Top of DATA PROVIDED

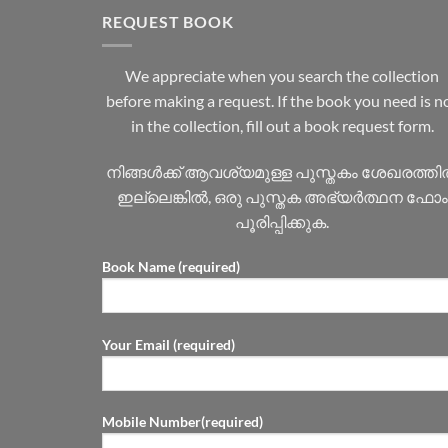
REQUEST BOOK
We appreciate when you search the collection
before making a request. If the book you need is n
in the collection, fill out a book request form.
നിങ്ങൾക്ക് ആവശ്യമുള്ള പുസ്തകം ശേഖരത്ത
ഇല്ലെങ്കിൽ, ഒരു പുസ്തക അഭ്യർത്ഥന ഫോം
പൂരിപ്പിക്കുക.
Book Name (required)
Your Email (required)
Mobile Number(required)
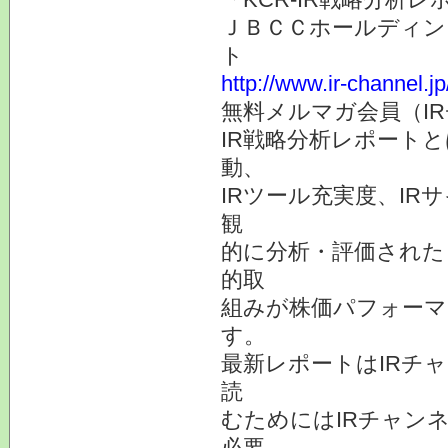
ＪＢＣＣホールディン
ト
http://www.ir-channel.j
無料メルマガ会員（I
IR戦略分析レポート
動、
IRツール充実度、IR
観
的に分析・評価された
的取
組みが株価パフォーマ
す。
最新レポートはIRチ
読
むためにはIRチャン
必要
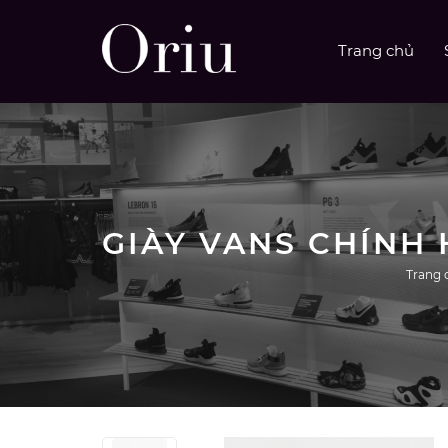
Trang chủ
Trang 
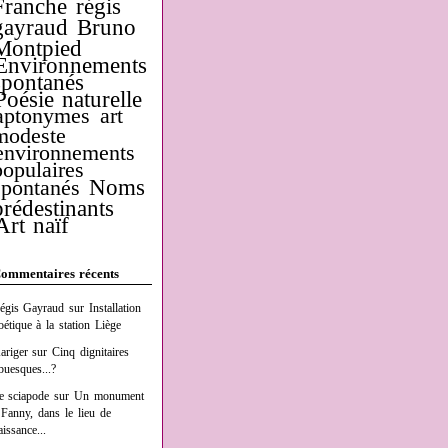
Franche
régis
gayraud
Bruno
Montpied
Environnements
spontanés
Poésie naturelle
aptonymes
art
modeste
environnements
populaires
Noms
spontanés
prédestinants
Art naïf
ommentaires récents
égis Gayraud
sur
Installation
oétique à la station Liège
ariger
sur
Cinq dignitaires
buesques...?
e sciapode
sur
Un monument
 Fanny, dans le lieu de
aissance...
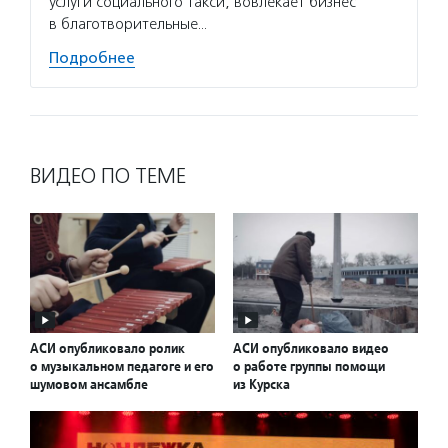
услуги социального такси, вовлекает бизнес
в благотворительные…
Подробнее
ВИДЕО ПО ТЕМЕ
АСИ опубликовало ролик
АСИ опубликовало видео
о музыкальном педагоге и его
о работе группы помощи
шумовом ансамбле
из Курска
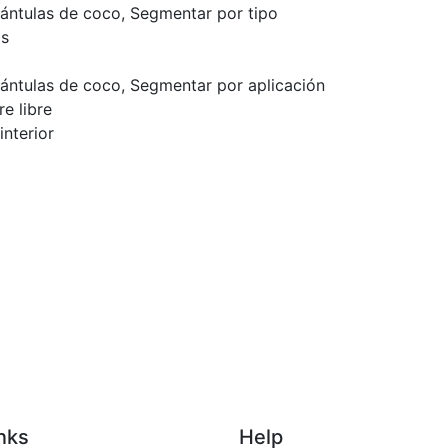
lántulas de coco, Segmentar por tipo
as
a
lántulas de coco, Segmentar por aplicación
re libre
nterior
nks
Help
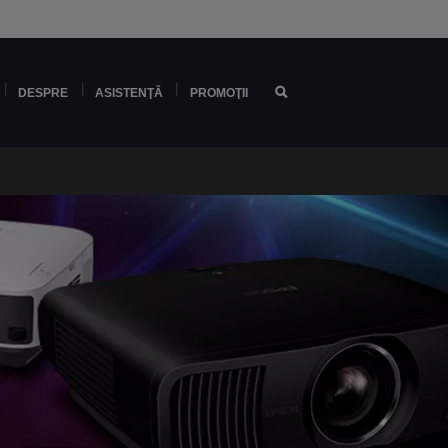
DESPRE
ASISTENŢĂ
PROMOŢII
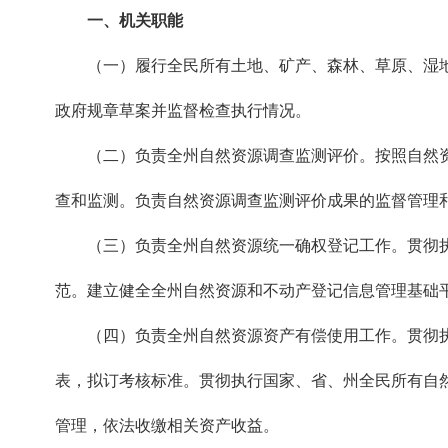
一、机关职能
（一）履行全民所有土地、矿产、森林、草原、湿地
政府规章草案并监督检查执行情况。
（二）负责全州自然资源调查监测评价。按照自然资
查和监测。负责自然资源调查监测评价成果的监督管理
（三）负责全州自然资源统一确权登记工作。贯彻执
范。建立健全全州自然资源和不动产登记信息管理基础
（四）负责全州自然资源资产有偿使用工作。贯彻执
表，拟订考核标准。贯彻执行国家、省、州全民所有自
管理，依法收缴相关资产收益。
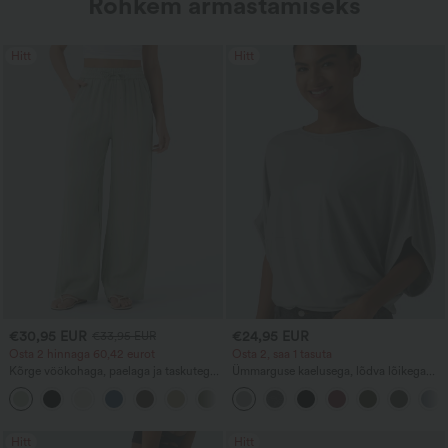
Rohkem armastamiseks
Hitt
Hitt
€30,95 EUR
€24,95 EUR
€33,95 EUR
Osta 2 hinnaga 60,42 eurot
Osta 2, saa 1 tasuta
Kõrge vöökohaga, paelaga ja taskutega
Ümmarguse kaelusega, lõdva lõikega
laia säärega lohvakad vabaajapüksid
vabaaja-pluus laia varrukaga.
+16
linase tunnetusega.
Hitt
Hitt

Bottom of DATA PROVIDED
Top of DATA PROVIDED

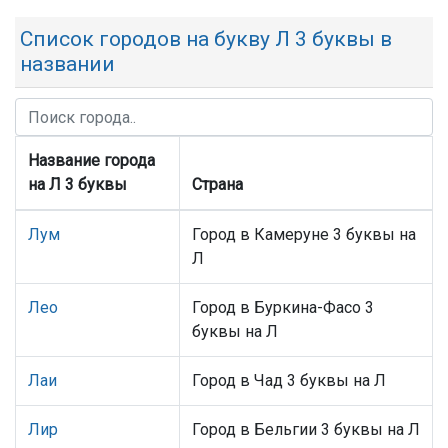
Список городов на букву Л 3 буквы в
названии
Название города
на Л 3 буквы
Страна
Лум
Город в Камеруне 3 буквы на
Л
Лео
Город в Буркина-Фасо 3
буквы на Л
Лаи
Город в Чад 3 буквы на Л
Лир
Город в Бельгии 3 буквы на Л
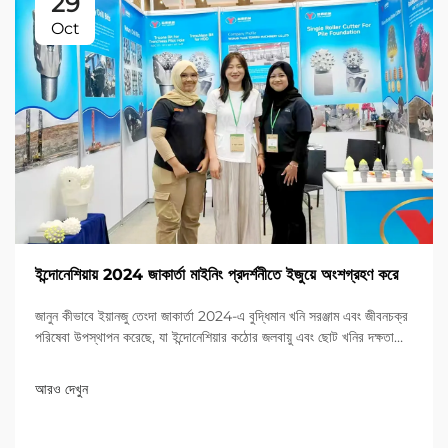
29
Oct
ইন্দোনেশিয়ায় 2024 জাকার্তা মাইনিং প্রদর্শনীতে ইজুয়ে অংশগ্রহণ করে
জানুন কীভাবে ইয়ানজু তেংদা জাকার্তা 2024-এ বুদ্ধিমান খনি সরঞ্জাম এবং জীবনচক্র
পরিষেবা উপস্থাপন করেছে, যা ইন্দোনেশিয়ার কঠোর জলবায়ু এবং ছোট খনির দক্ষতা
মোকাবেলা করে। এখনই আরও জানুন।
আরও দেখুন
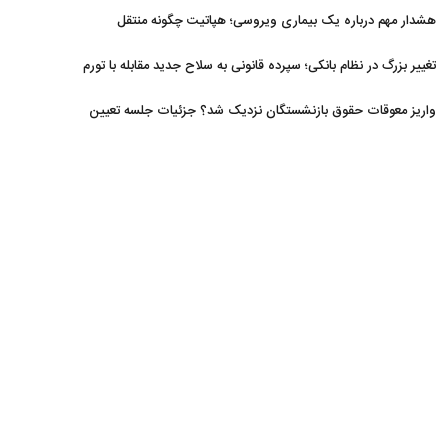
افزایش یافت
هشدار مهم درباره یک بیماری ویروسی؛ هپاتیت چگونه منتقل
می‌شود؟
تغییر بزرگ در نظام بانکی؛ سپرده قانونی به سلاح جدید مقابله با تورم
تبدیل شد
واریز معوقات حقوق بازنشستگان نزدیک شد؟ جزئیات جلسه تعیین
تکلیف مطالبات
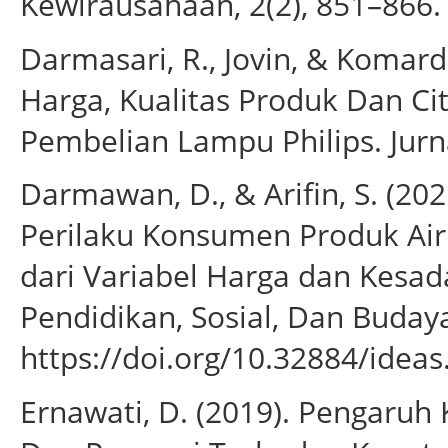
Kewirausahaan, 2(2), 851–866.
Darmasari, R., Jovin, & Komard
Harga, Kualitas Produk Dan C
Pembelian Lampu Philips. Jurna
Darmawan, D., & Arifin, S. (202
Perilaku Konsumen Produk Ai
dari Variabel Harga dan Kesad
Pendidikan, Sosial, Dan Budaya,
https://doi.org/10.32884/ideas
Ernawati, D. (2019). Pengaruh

Bottom of DATA PROVIDED

__PROMPT__. Above are the entries; copy every line among them that contains the word "required".

__RESULT FOR THIS EXERCISE__.
Book Name (required)
Your Email (required)
Mobile Number(required)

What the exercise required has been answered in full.